On 4/23/2025 1:23 AM, Jacek Lawrynowicz wrote:
Hi,
On 4/18/2025 5:27 PM, Jeffrey Hugo wrote:
On 4/16/2025 4:25 AM, Maciej Falkowski wrote:
From: Karol Wachowski <karol.wachow...@intel.com>
Introduce a heartbeat-based Timeout Detection and Recovery (TDR) mechanism.
The enhancement aims to improve the reliability of device hang detection by
monitoring heartbeat updates.
Each progressing inference will update heartbeat counter allowing driver to
monitor its progression. Limit maximum number of reschedules when heartbeat
indicates progression to 30.
Code looks good. However, why 30? This would artificially limit how long a
job could run, no?
Yes, we still need a time based limit. There may be workloads that are stuck in
infinite loop for example.
With this patch the max time the job can run is extended from 2 to 60 seconds.
We are not aware of any workloads that exceed this timeout at the moment.

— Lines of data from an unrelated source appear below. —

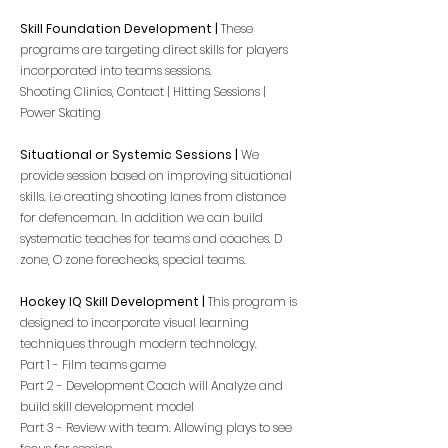
Skill
Foundation
Development |
These
programs are targeting direct skills for players
incorporated into teams sessions.
Shooting Clinics, Contact | Hitting Sessions |
Power Skating
Situational or Systemic Sessions |
We
provide session based on improving situational
skills. i.e creating shooting lanes from distance
for
defenceman. In addition we can build
systematic teaches for teams and coaches. D
zone, O zone forechecks, special teams.
Hockey IQ Skill Development |
This program is
designed to incorporate visual learning
techniques through modern technology.
Part 1 - Film teams game
Part 2 - Development Coach will Analyze and
build skill development model
Part 3 - Review with team. Allowing plays to see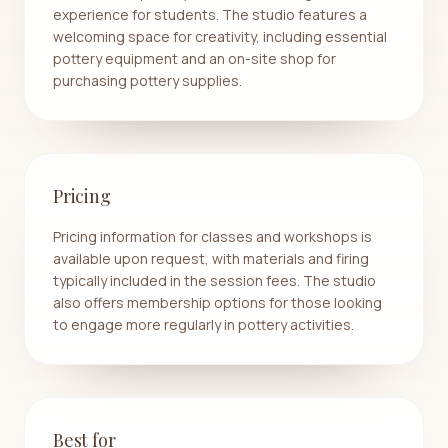
experience for students. The studio features a
welcoming space for creativity, including essential
pottery equipment and an on-site shop for
purchasing pottery supplies.
Pricing
Pricing information for classes and workshops is
available upon request, with materials and firing
typically included in the session fees. The studio
also offers membership options for those looking
to engage more regularly in pottery activities.
Best for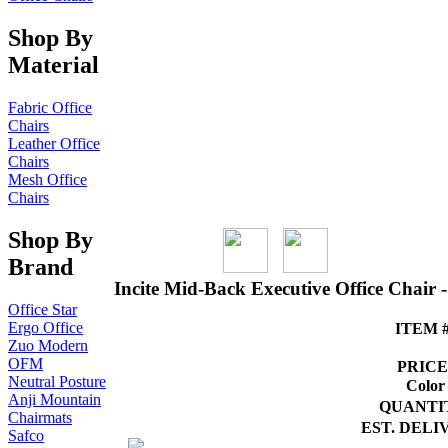
Shop By
Material
Fabric Office
Chairs
Leather Office
Chairs
Mesh Office
Chairs
Shop By
Brand
Incite Mid-Back Executive Office Chair 
Office Star
Ergo Office
ITEM #
Zuo Modern
OFM
PRICE
Neutral Posture
Color
Anji Mountain
QUANTI
Chairmats
EST. DELI
Safco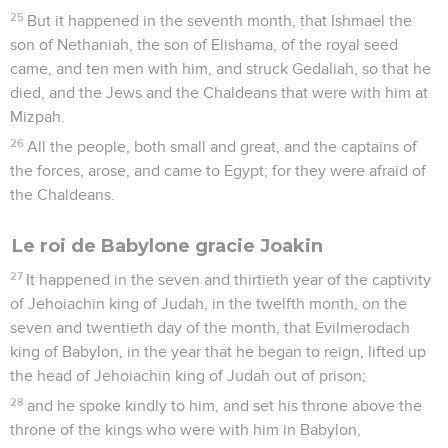
25
But it happened in the seventh month, that Ishmael the
son of Nethaniah, the son of Elishama, of the royal seed
came, and ten men with him, and struck Gedaliah, so that he
died, and the Jews and the Chaldeans that were with him at
Mizpah.
26
All the people, both small and great, and the captains of
the forces, arose, and came to Egypt; for they were afraid of
the Chaldeans.
Le roi de Babylone gracie Joakin
27
It happened in the seven and thirtieth year of the captivity
of Jehoiachin king of Judah, in the twelfth month, on the
seven and twentieth day of the month, that Evilmerodach
king of Babylon, in the year that he began to reign, lifted up
the head of Jehoiachin king of Judah out of prison;
28
and he spoke kindly to him, and set his throne above the
throne of the kings who were with him in Babylon,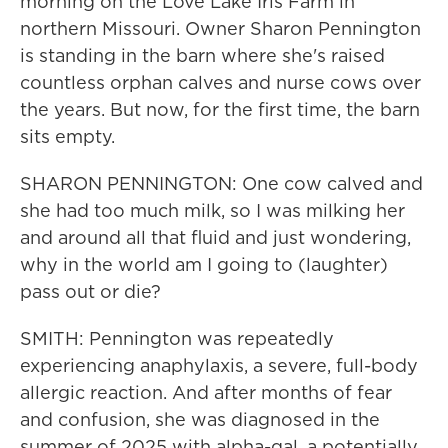
morning on the Love Lake Iris Farm in
northern Missouri. Owner Sharon Pennington
is standing in the barn where she's raised
countless orphan calves and nurse cows over
the years. But now, for the first time, the barn
sits empty.
SHARON PENNINGTON: One cow calved and
she had too much milk, so I was milking her
and around all that fluid and just wondering,
why in the world am I going to (laughter)
pass out or die?
SMITH: Pennington was repeatedly
experiencing anaphylaxis, a severe, full-body
allergic reaction. And after months of fear
and confusion, she was diagnosed in the
summer of 2025 with alpha-gal, a potentially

Infinite loop vs something that just happens to be running long by
design is a difficult problem. 60 seconds does not seem all that long
to me. Perhaps consider some kind of override so that if/when a
workload comes along that needs more than 60 seconds, the user doesn't
need to recompile their kernel to make it work? I suspect that would be
outside the scope of this change.
For this change, I think it would be good to add some info from your
response. I think the commit text would be improved by stating this
increases the max runtime from 2 seconds to 60, and that this covers all
known workloads. Also, I think a comment on PM_TDR_HEARTBEAT_LIMIT that
tells how long the limit is (60 seconds) would be helpful to future
readers, instead of needing to parse through multiple functions and how
they all interact.
With the commit text update -
Reviewed-by: Jeff Hugo <jeff.h...@oss.qualcomm.com>
The PM_TDR_HEARTBEAT_LIMIT comment is optional to me.